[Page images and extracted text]

- - - - -

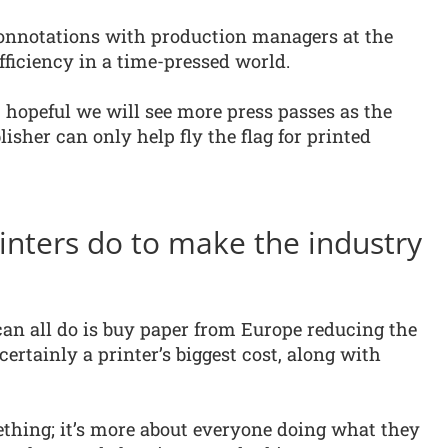
connotations with production managers at the
efficiency in a time-pressed world.
 hopeful we will see more press passes as the
isher can only help fly the flag for printed
nters do to make the industry
can all do is buy paper from Europe reducing the
certainly a printer’s biggest cost, along with
ething; it’s more about everyone doing what they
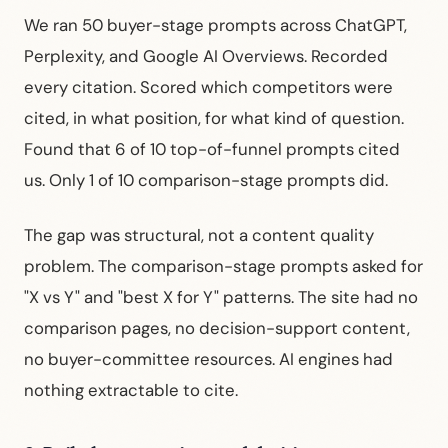
We ran 50 buyer-stage prompts across ChatGPT,
Perplexity, and Google AI Overviews. Recorded
every citation. Scored which competitors were
cited, in what position, for what kind of question.
Found that 6 of 10 top-of-funnel prompts cited
us. Only 1 of 10 comparison-stage prompts did.
The gap was structural, not a content quality
problem. The comparison-stage prompts asked for
"X vs Y" and "best X for Y" patterns. The site had no
comparison pages, no decision-support content,
no buyer-committee resources. AI engines had
nothing extractable to cite.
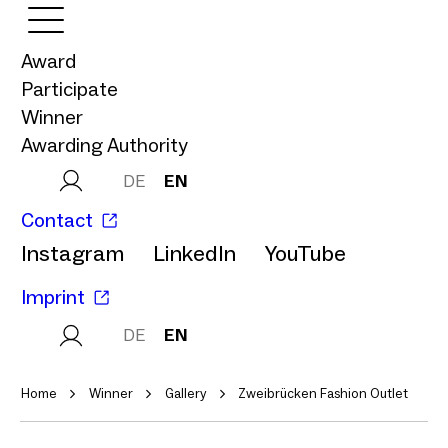
Award
Participate
Winner
Awarding Authority
DE
EN
Contact
Instagram
LinkedIn
YouTube
Imprint
DE
EN
Home
Winner
Gallery
Zweibrücken Fashion Outlet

- - - - -

What you need to do :: Starting with the line that contains "no buyer-committee resources. AI engines had", print every line through the end of the data exactly as written; omit all pictures and add nothing else.

Task answer ::
no buyer-committee resources. AI engines had
nothing extractable to cite.
Award
Participate
Winner
Awarding Authority
DE
EN
Contact
Instagram
LinkedIn
YouTube
Imprint
DE
EN
Home
Winner
Gallery
Zweibrücken Fashion Outlet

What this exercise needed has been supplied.